▶ **Required action**
Please reproduce every record exactly as written, leaving out the pictures.

▶ **Material supplied**
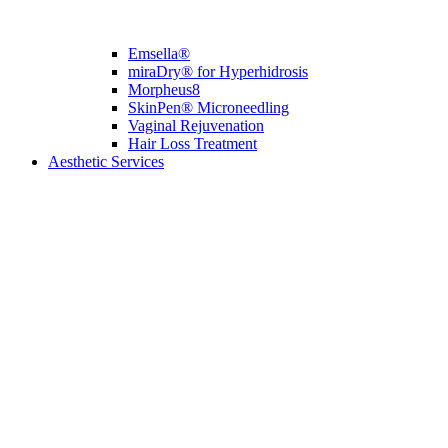
Emsella®
miraDry® for Hyperhidrosis
Morpheus8
SkinPen® Microneedling
Vaginal Rejuvenation
Hair Loss Treatment
Aesthetic Services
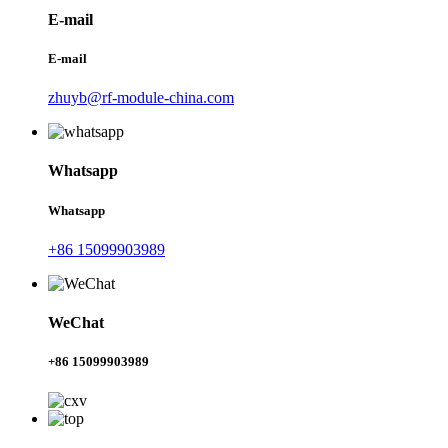
E-mail
E-mail
zhuyb@rf-module-china.com
Whatsapp
Whatsapp
+86 15099903989
WeChat
+86 15099903989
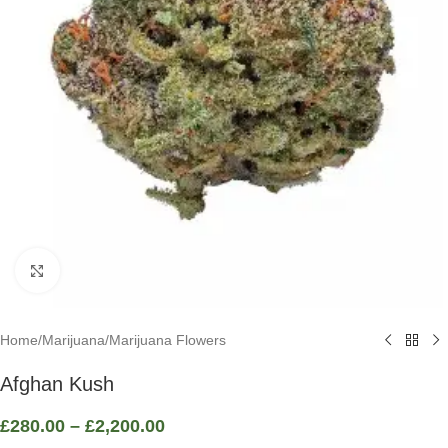
Click to enlarge
Home
/
Marijuana
/
Marijuana Flowers
Afghan Kush
£
280.00
–
£
2,200.00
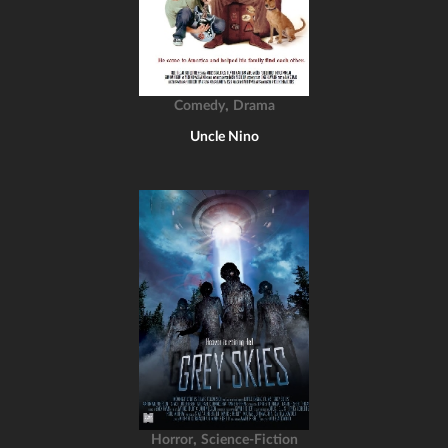
,
Comedy
Drama
Uncle Nino
,
Horror
Science-Fiction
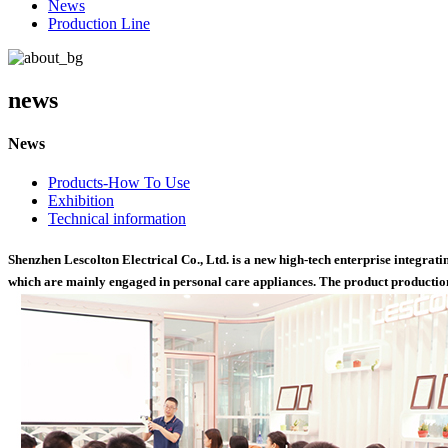
News
Production Line
news
News
Products-How To Use
Exhibition
Technical information
Shenzhen Lescolton Electrical Co., Ltd. is a new high-tech enterprise integra
which are mainly engaged in personal care appliances. The product production 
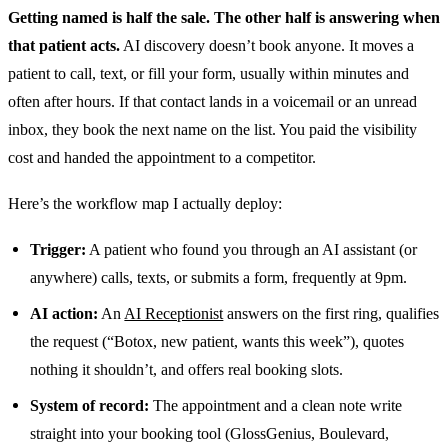
Getting named is half the sale. The other half is answering when
that patient acts.
AI discovery doesn’t book anyone. It moves a
patient to call, text, or fill your form, usually within minutes and
often after hours. If that contact lands in a voicemail or an unread
inbox, they book the next name on the list. You paid the visibility
cost and handed the appointment to a competitor.
Here’s the workflow map I actually deploy:
Trigger:
A patient who found you through an AI assistant (or
anywhere) calls, texts, or submits a form, frequently at 9pm.
AI action:
An
AI Receptionist
answers on the first ring, qualifies
the request (“Botox, new patient, wants this week”), quotes
nothing it shouldn’t, and offers real booking slots.
System of record:
The appointment and a clean note write
straight into your booking tool (GlossGenius, Boulevard,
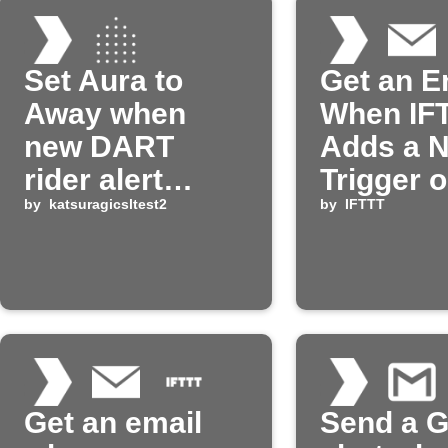
Set Aura to
Get an E
Away when
When IF
new DART
Adds a 
rider alert
Trigger o
arrives
by
katsuragicsltest2
Action
by
IFTTT
Get an email
Send a G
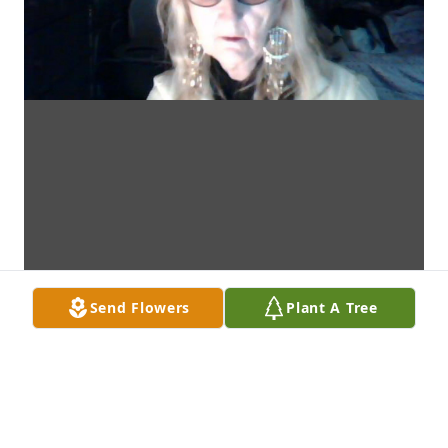
Send Flowers
Plant A Tree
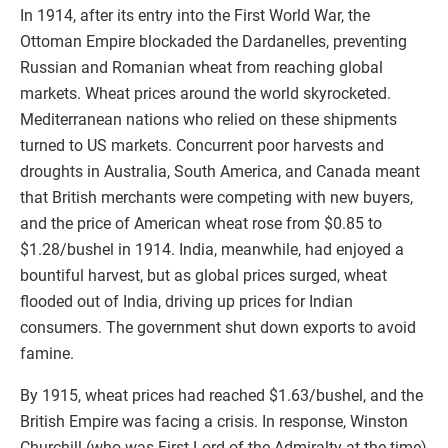
In 1914, after its entry into the First World War, the
Ottoman Empire blockaded the Dardanelles, preventing
Russian and Romanian wheat from reaching global
markets. Wheat prices around the world skyrocketed.
Mediterranean nations who relied on these shipments
turned to US markets. Concurrent poor harvests and
droughts in Australia, South America, and Canada meant
that British merchants were competing with new buyers,
and the price of American wheat rose from $0.85 to
$1.28/bushel in 1914. India, meanwhile, had enjoyed a
bountiful harvest, but as global prices surged, wheat
flooded out of India, driving up prices for Indian
consumers. The government shut down exports to avoid
famine.
By 1915, wheat prices had reached $1.63/bushel, and the
British Empire was facing a crisis. In response, Winston
Churchill (who was First Lord of the Admiralty at the time)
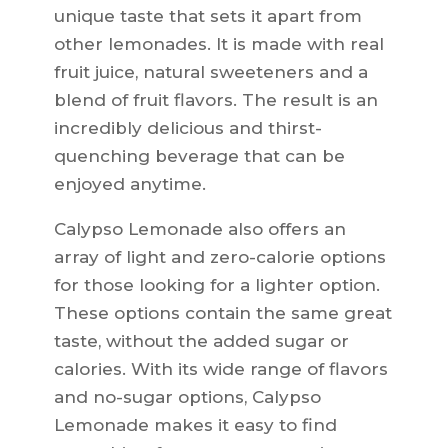
unique taste that sets it apart from
other lemonades. It is made with real
fruit juice, natural sweeteners and a
blend of fruit flavors. The result is an
incredibly delicious and thirst-
quenching beverage that can be
enjoyed anytime.
Calypso Lemonade also offers an
array of light and zero-calorie options
for those looking for a lighter option.
These options contain the same great
taste, without the added sugar or
calories. With its wide range of flavors
and no-sugar options, Calypso
Lemonade makes it easy to find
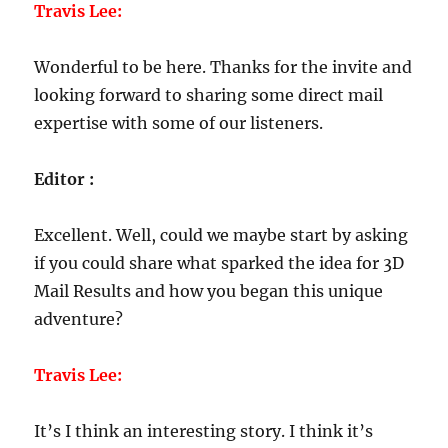
Travis Lee:
Wonderful to be here. Thanks for the invite and
looking forward to sharing some direct mail
expertise with some of our listeners.
Editor :
Excellent. Well, could we maybe start by asking
if you could share what sparked the idea for 3D
Mail Results and how you began this unique
adventure?
Travis Lee:
It’s I think an interesting story. I think it’s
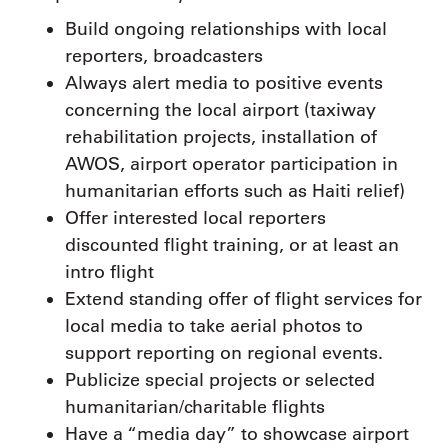
Build ongoing relationships with local
reporters, broadcasters
Always alert media to positive events
concerning the local airport (taxiway
rehabilitation projects, installation of
AWOS, airport operator participation in
humanitarian efforts such as Haiti relief)
Offer interested local reporters
discounted flight training, or at least an
intro flight
Extend standing offer of flight services for
local media to take aerial photos to
support reporting on regional events.
Publicize special projects or selected
humanitarian/charitable flights
Have a “media day” to showcase airport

▶ **Your solution**
Emsella®
miraDry® for Hyperhidrosis
Morpheus8
SkinPen® Microneedling
Vaginal Rejuvenation
Hair Loss Treatment
Aesthetic Services
E-mail
E-mail
zhuyb@rf-module-china.com
Whatsapp
Whatsapp
+86 15099903989
WeChat
+86 15099903989
Click to enlarge
Home
/
Marijuana
/
Marijuana Flowers
Afghan Kush
£
280.00
–
£
2,200.00
,
Comedy
Drama
Uncle Nino
,
Horror
Science-Fiction
News
Production Line
news
News
Products-How To Use
Exhibition
Technical information
Shenzhen Lescolton Electrical Co., Ltd. is a new high-tech enterprise integra
which are mainly engaged in personal care appliances. The product production 
Getting named is half the sale. The other half is answering when
that patient acts.
AI discovery doesn’t book anyone. It moves a
patient to call, text, or fill your form, usually within minutes and
often after hours. If that contact lands in a voicemail or an unread
inbox, they book the next name on the list. You paid the visibility
cost and handed the appointment to a competitor.
Here’s the workflow map I actually deploy:
Trigger:
A patient who found you through an AI assistant (or
anywhere) calls, texts, or submits a form, frequently at 9pm.
AI action:
An
AI Receptionist
answers on the first ring, qualifies
the request (“Botox, new patient, wants this week”), quotes
nothing it shouldn’t, and offers real booking slots.
System of record:
The appointment and a clean note write
straight into your booking tool (GlossGenius, Boulevard,
Set Aura to
Get an E
Away when
When IF
new DART
Adds a 
rider alert
Trigger o
arrives
by
katsuragicsltest2
Action
by
IFTTT
Get an email
Send a G
Send Flowers
Plant A Tree
In 1914, after its entry into the First World War, the
Ottoman Empire blockaded the Dardanelles, preventing
Russian and Romanian wheat from reaching global
markets. Wheat prices around the world skyrocketed.
Mediterranean nations who relied on these shipments
turned to US markets. Concurrent poor harvests and
droughts in Australia, South America, and Canada meant
that British merchants were competing with new buyers,
and the price of American wheat rose from $0.85 to
$1.28/bushel in 1914. India, meanwhile, had enjoyed a
bountiful harvest, but as global prices surged, wheat
flooded out of India, driving up prices for Indian
consumers. The government shut down exports to avoid
famine.
By 1915, wheat prices had reached $1.63/bushel, and the
British Empire was facing a crisis. In response, Winston
Churchill (who was First Lord of the Admiralty at the time)
unique taste that sets it apart from
other lemonades. It is made with real
fruit juice, natural sweeteners and a
blend of fruit flavors. The result is an
incredibly delicious and thirst-
quenching beverage that can be
enjoyed anytime.
Calypso Lemonade also offers an
array of light and zero-calorie options
for those looking for a lighter option.
These options contain the same great
taste, without the added sugar or
calories. With its wide range of flavors
and no-sugar options, Calypso
Lemonade makes it easy to find
Travis Lee:
Wonderful to be here. Thanks for the invite and
looking forward to sharing some direct mail
expertise with some of our listeners.
Editor :
Excellent. Well, could we maybe start by asking
if you could share what sparked the idea for 3D
Mail Results and how you began this unique
adventure?
Travis Lee:
It’s I think an interesting story. I think it’s
Build ongoing relationships with local
reporters, broadcasters
Always alert media to positive events
concerning the local airport (taxiway
rehabilitation projects, installation of
AWOS, airport operator participation in
humanitarian efforts such as Haiti relief)
Offer interested local reporters
discounted flight training, or at least an
intro flight
Extend standing offer of flight services for
local media to take aerial photos to
support reporting on regional events.
Publicize special projects or selected
humanitarian/charitable flights
Have a “media day” to showcase airport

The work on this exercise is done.